*** Opening DATA TO EXAMINE ***

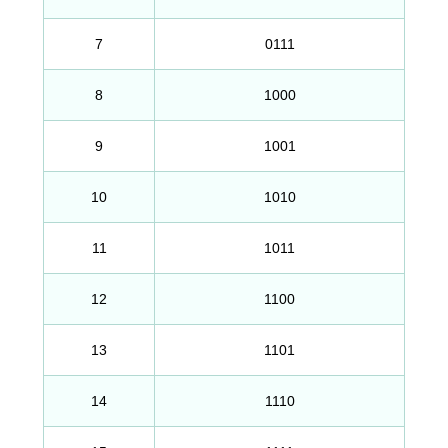
7
0111
8
1000
9
1001
10
1010
11
1011
12
1100
13
1101
14
1110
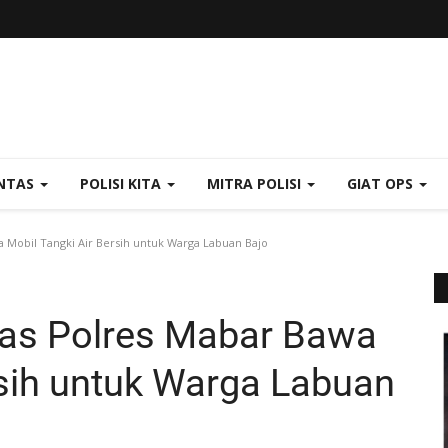
NTAS
POLISI KITA
MITRA POLISI
GIAT OPS
a Mobil Tangki Air Bersih untuk Warga Labuan Bajo
tas Polres Mabar Bawa
rsih untuk Warga Labuan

*** Closing DATA TO EXAMINE ***

Run a filter over the data above and keep each line that contains the word "untuk".

a Mobil Tangki Air Bersih untuk Warga Labuan Bajo
rsih untuk Warga Labuan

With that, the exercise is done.